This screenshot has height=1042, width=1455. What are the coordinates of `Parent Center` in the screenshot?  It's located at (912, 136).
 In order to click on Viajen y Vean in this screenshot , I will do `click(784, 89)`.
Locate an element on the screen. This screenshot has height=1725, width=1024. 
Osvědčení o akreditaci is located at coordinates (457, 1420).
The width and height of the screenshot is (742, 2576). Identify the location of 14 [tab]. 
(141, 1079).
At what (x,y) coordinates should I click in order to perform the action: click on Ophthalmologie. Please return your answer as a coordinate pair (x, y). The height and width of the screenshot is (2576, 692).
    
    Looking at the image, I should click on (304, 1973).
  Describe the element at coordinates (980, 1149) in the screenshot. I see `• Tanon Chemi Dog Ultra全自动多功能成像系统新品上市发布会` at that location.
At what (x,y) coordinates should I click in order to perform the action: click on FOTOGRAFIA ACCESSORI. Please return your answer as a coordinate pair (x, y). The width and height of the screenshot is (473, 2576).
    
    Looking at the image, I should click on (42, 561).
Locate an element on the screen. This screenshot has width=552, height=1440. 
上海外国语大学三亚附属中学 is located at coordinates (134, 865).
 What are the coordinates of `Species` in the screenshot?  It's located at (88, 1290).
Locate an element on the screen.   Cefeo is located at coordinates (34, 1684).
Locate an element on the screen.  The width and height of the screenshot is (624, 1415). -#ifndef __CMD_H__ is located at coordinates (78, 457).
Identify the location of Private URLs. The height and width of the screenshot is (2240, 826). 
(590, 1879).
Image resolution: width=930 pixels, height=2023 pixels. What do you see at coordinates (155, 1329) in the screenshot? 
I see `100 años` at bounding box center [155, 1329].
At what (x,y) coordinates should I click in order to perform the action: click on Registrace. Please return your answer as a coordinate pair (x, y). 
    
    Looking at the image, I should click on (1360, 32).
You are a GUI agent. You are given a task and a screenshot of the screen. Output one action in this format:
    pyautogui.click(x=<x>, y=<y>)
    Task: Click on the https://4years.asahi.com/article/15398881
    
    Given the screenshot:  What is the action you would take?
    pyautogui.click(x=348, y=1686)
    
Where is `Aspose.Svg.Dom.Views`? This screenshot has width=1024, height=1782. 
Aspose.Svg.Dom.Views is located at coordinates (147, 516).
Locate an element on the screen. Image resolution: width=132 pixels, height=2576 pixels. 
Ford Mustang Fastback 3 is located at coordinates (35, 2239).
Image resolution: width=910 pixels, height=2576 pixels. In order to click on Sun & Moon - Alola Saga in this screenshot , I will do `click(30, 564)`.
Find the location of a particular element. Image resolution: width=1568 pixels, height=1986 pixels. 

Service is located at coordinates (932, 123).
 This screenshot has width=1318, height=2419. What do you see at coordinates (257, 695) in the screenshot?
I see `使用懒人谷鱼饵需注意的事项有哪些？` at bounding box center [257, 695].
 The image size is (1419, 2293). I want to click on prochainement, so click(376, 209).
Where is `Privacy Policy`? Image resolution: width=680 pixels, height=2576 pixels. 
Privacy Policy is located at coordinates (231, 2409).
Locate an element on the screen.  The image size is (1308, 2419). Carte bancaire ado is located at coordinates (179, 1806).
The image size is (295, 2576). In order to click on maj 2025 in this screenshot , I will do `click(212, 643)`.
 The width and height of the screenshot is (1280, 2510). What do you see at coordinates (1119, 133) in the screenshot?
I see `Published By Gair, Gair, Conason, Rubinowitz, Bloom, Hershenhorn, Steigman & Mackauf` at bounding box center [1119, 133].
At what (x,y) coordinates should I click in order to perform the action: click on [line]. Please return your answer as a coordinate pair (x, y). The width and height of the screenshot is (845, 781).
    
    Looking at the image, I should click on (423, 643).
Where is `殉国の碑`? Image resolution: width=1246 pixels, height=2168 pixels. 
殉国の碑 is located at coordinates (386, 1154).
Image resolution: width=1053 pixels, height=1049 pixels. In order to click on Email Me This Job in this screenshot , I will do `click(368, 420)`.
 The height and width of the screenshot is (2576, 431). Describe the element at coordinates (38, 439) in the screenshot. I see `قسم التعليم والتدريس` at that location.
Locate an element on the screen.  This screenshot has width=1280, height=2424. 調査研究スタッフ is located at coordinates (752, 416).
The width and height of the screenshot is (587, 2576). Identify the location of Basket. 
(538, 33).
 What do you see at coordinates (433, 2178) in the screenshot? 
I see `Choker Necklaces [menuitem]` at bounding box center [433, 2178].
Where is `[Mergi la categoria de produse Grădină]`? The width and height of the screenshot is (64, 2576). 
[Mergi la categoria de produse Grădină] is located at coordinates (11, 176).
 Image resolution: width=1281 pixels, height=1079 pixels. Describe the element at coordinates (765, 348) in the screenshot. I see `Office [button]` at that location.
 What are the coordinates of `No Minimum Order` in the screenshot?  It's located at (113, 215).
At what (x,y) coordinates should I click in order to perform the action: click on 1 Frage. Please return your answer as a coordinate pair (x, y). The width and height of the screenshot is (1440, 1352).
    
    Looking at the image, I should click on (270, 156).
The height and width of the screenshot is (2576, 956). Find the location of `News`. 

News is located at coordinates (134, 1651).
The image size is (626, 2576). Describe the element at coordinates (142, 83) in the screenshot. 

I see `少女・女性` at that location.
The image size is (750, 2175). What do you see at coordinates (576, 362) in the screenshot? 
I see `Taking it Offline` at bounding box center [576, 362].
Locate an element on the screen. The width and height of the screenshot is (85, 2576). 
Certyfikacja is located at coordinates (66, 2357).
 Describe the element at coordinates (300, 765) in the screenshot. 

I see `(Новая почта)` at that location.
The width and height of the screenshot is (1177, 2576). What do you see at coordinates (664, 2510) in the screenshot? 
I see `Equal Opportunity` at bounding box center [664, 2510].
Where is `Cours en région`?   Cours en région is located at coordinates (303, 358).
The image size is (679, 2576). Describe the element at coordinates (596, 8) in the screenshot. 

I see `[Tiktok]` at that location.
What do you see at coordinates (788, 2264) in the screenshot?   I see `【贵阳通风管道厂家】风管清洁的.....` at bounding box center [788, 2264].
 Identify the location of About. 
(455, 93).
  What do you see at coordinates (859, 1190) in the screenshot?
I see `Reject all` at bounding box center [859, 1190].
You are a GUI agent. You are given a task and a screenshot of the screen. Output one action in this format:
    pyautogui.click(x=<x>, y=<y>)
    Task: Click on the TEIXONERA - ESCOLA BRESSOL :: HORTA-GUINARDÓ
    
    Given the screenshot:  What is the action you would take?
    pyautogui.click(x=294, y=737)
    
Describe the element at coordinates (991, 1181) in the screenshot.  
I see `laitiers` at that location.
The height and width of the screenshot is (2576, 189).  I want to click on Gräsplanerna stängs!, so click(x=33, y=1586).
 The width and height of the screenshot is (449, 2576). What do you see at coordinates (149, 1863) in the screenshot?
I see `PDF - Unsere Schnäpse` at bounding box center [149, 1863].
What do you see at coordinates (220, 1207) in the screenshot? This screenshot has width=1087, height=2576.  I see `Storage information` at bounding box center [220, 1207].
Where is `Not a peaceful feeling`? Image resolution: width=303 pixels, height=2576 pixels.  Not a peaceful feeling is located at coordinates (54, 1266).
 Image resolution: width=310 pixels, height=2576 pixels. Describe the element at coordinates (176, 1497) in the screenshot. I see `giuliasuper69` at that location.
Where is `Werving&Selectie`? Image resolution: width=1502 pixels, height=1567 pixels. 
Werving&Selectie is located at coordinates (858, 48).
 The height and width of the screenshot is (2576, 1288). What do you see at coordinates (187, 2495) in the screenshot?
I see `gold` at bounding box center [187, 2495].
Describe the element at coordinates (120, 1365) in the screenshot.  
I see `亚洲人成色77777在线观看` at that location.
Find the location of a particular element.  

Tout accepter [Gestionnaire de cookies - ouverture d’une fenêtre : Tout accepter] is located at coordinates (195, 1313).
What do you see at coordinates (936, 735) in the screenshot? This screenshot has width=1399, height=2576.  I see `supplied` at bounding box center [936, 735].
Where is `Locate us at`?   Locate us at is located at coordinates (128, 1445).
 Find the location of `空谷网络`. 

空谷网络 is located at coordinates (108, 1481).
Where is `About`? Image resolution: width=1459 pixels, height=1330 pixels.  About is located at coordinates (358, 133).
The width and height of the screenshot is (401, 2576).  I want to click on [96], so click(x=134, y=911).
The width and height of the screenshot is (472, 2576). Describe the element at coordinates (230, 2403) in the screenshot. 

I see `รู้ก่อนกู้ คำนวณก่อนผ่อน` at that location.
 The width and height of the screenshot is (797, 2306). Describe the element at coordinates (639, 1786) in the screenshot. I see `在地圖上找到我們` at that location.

What you should do:
Please, from the material above, copy only the lines from the line with "Image resolution: width=930" up to and including the line with "Image resolution: width=910", exactly as written.

Output below:
Image resolution: width=930 pixels, height=2023 pixels. What do you see at coordinates (155, 1329) in the screenshot? 
I see `100 años` at bounding box center [155, 1329].
At what (x,y) coordinates should I click in order to perform the action: click on Registrace. Please return your answer as a coordinate pair (x, y). 
    
    Looking at the image, I should click on (1360, 32).
You are a GUI agent. You are given a task and a screenshot of the screen. Output one action in this format:
    pyautogui.click(x=<x>, y=<y>)
    Task: Click on the https://4years.asahi.com/article/15398881
    
    Given the screenshot:  What is the action you would take?
    pyautogui.click(x=348, y=1686)
    
Where is `Aspose.Svg.Dom.Views`? This screenshot has width=1024, height=1782. 
Aspose.Svg.Dom.Views is located at coordinates (147, 516).
Locate an element on the screen. Image resolution: width=132 pixels, height=2576 pixels. 
Ford Mustang Fastback 3 is located at coordinates (35, 2239).
Image resolution: width=910 pixels, height=2576 pixels. In order to click on Sun & Moon - Alola Saga in this screenshot , I will do `click(30, 564)`.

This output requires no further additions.